Les Paraboles cyniques/La Défaite des dieux
XXX
La Défaite des dieux.
— Les hommes et les dieux, proclamait Psychodore, sont également impuissants contre le sage.
— Les hommes, peut-être, consentit Théomane. Mais les dieux…
Et plusieurs secouaient la tête, disant en eux-mêmes que, par orgueil, le philosophe blasphémait.
— Entendez une parabole, dit Psychodore :
Dans la campagne de Laconie, le vieux Pantlas habitait une maison isolée, presque croulante. Il était très pauvre. Il lui arrivait de rester deux ou trois jours sans aucune nourriture. Néanmoins nul jamais ne l’avait entendu se plaindre ; mais les paroles qui sortaient de lui étaient calmes et joyeuses comme la lumière.
Or des soldats athéniens vinrent qui brûlèrent la masure de Pantlas et qui enlevèrent le vieillard parmi d’autres prisonniers.
Sur l’agora on les vendit pour être esclaves. Ses compagnons gémissaient, criaient et s’agitaient. Lui restait immobile. Aux yeux ordinaires, il était comme une marchandise. Mais pour un sage il se dressait, tel un chef-d’œuvre de Phidias, drapé dans du silence, dans de la noblesse et dans de la liberté. Si mon maître Diogène avait passé par là, il n’eût pas eu besoin d’allumer sa lanterne pour se savoir en présence de ce spectacle rare, un homme.
Un paysan acheta Pantlas en échange de quelques oboles. Et il le frappa de son bâton, disant :
— Tâche de marcher aussi vite que mon âne, ô vieillard !
Le Laconien regarda vers le ciel et il murmura :
— Je remercie les dieux, qui m’ont toujours protégé de tout mal et de toute servitude.
L’Attique ricana :
— Je crois que j’ai acheté un fou. Ta maison est brûlée ; tu es esclave d’un maître qui, je te le promets, sera dur ; tu viens de sentir le poids de ma main et de mon bâton. Comment oses-tu donc te prétendre exempt de tout mal et de toute servitude ?
Le vieillard se taisait.
Mais son maître, s’irritant, le frappa de nouveau et cria :
— Je t’ordonne de répondre. Qu’est-ce que tu appelles mal ou servitude ?
— J’appellerais mal et servitude, dit doucement Pantlas, si je me mettais en colère ou si je frappais quelqu’un.

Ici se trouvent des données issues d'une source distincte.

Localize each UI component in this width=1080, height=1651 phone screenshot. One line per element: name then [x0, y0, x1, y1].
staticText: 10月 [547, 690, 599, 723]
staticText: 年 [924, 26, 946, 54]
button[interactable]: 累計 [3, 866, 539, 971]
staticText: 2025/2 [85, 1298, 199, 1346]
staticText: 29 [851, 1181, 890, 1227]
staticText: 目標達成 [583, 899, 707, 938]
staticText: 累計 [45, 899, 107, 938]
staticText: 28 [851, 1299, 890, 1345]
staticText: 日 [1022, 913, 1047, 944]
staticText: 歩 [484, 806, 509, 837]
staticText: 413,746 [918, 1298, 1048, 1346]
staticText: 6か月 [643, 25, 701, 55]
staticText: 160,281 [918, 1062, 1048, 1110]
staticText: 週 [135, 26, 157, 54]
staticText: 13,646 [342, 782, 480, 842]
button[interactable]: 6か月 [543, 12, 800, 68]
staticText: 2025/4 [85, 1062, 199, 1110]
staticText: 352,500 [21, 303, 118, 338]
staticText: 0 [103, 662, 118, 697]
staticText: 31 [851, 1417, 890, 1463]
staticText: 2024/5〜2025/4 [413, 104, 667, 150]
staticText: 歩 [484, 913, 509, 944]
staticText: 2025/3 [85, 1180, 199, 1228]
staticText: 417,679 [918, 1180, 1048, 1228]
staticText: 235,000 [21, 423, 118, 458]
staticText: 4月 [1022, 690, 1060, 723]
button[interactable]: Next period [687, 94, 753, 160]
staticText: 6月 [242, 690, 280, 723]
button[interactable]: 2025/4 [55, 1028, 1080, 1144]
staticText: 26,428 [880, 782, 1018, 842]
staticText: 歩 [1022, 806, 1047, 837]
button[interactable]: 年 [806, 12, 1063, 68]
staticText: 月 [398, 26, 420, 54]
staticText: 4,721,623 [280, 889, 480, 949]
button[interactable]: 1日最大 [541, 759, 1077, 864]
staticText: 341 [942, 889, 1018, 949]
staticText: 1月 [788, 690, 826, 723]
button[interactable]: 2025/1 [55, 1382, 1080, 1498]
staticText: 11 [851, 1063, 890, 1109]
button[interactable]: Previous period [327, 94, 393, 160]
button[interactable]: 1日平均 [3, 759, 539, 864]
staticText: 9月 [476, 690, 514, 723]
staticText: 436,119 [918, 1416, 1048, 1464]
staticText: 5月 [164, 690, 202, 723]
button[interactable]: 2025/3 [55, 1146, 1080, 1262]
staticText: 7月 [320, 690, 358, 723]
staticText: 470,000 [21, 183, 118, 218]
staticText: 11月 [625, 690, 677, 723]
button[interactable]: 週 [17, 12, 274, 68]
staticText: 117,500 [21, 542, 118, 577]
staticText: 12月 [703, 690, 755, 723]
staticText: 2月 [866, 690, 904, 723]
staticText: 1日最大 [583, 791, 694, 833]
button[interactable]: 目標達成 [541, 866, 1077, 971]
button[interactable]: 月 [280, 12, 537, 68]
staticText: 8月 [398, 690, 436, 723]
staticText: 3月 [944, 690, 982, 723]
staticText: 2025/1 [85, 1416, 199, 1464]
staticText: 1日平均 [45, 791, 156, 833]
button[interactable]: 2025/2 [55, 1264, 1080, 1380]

Zeus, à ce moment, regardait vers Athènes. Il fut étonné de cette force d’âme. Il appela Hermès et ordonna :
— Va délivrer cet homme. Mais fais-lui confesser, si tu peux, la puissance des dieux.
Hermès vint donc, qui enleva Pantlas dans les airs. Fier de sa force et de son vol, il se vanta :
— Les hommes sont impuissants contre toi. Mais les dieux, s’ils voulaient, te feraient du mal et te feraient confesser ton esclavage.
Pantlas déclara :
— On ne peut faire de mal qu’à soi-même et on n’obéit jamais qu’à des tyrans intérieurs.
— Cependant, gronda Hermès, je t’emporte vers le Tartare et vers de longues souffrances.
Le sage, ayant affaire à un dieu, lui fit l’honneur de plaisanter :
— Je te remercie de me porter quand tu pourrais me traîner.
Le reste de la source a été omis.